**What is being asked**
Pictures in the records below must be left out. Return exactly the lines from the line with "Sriegis – M14" to the line with "En todo el mundo, los", both included.

**Provided records**

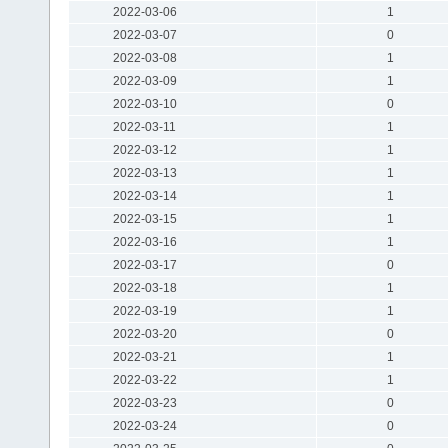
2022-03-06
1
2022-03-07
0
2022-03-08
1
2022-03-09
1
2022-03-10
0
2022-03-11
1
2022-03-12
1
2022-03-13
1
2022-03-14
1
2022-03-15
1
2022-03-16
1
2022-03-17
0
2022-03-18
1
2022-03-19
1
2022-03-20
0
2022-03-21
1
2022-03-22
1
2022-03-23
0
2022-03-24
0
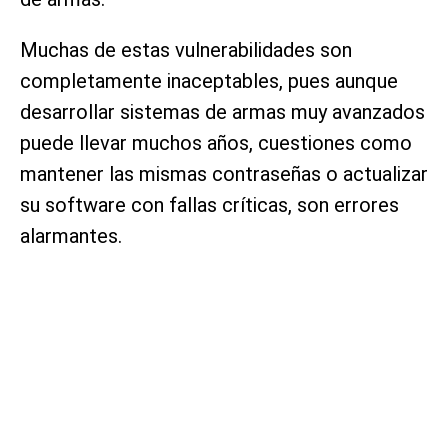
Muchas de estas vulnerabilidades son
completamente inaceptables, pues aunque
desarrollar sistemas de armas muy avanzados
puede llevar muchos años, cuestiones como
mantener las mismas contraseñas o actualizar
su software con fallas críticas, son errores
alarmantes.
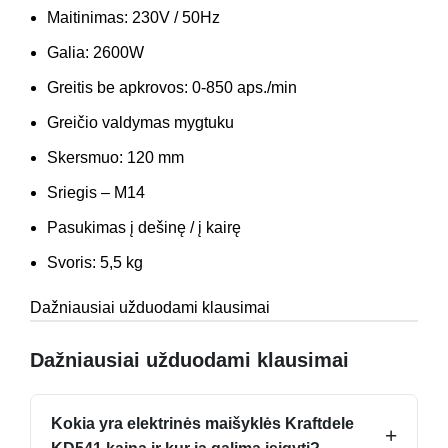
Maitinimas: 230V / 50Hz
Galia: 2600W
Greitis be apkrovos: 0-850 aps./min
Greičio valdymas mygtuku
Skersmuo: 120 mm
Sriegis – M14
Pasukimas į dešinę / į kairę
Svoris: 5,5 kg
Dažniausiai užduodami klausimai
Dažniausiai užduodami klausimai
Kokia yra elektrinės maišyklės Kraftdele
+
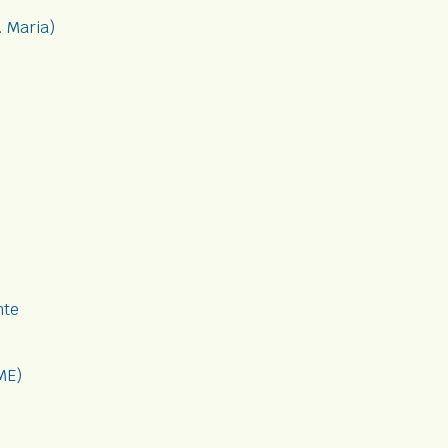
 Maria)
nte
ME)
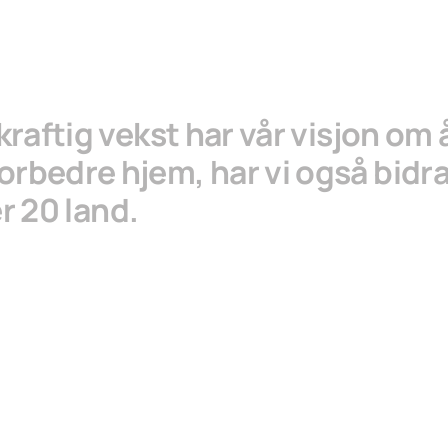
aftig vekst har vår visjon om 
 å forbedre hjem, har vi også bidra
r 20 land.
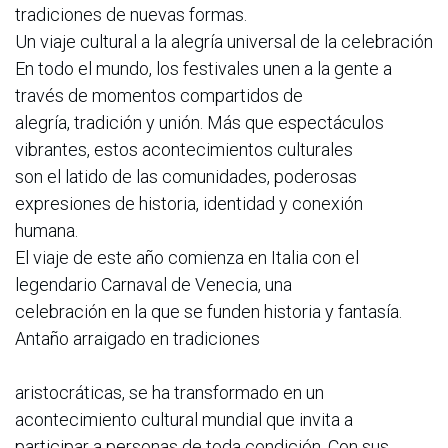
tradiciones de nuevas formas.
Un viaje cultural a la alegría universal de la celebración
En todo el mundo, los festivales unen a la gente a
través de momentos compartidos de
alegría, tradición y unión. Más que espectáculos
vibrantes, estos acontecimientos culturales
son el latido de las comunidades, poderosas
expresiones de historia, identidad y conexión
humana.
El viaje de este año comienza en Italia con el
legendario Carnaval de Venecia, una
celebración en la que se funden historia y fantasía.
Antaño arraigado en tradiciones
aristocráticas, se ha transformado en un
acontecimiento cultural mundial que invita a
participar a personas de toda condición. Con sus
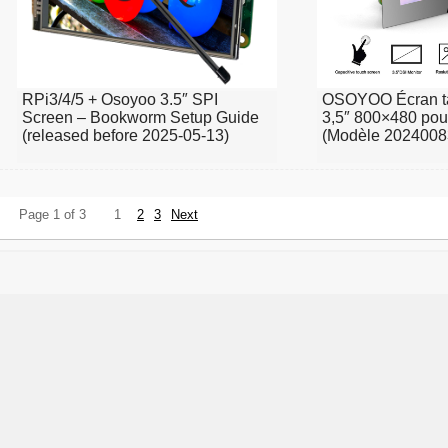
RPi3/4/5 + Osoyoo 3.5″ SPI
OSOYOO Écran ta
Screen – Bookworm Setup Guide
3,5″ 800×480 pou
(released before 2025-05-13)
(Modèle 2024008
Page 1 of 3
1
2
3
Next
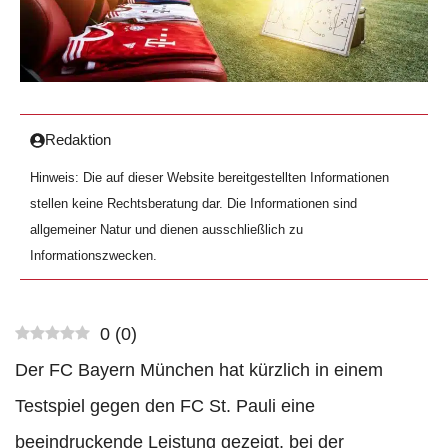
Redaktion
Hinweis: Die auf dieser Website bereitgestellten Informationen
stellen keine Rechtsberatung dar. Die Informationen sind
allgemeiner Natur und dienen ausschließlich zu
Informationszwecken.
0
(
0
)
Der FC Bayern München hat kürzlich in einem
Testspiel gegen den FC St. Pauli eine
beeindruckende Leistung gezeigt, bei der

---

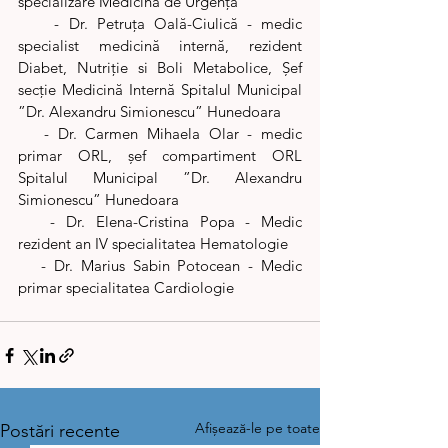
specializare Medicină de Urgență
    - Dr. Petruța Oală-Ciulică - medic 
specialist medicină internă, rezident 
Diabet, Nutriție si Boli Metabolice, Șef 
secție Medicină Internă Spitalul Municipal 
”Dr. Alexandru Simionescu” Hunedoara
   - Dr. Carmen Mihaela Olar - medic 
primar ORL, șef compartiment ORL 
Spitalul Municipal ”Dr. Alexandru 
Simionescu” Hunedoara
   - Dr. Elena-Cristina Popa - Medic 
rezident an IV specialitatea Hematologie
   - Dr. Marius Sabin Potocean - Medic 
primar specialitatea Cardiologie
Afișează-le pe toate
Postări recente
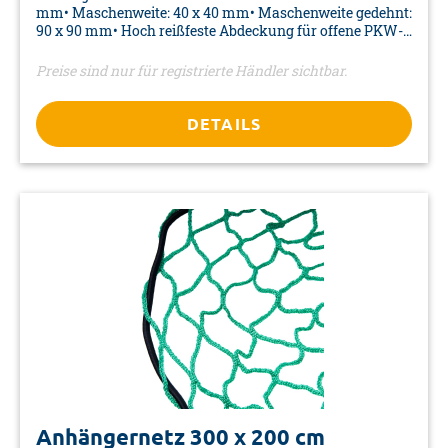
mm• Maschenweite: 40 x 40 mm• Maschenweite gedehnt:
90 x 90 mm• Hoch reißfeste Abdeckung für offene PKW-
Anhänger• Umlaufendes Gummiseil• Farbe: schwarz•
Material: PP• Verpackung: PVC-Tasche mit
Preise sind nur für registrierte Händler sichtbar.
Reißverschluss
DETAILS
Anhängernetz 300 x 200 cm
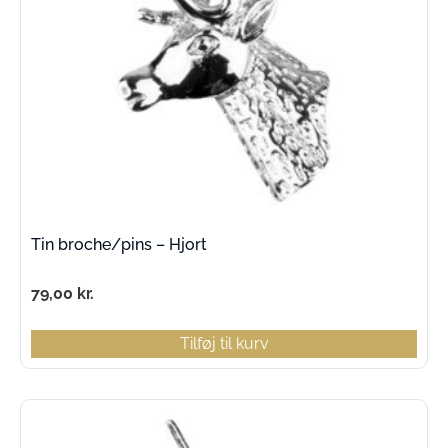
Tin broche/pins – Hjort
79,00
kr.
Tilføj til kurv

**Result for this task**
Sriegis – M14
Pasukimas į dešinę / į kairę
Svoris: 5,5 kg
Dažniausiai užduodami klausimai
Dažniausiai užduodami klausimai
Kokia yra elektrinės maišyklės Kraftdele
+
 Maria)
nte
ME)
aftig vekst har vår visjon om 
 å forbedre hjem, har vi også bidra
r 20 land.
tradiciones de nuevas formas.
Un viaje cultural a la alegría universal de la celebración
En todo el mundo, los festivales unen a la gente a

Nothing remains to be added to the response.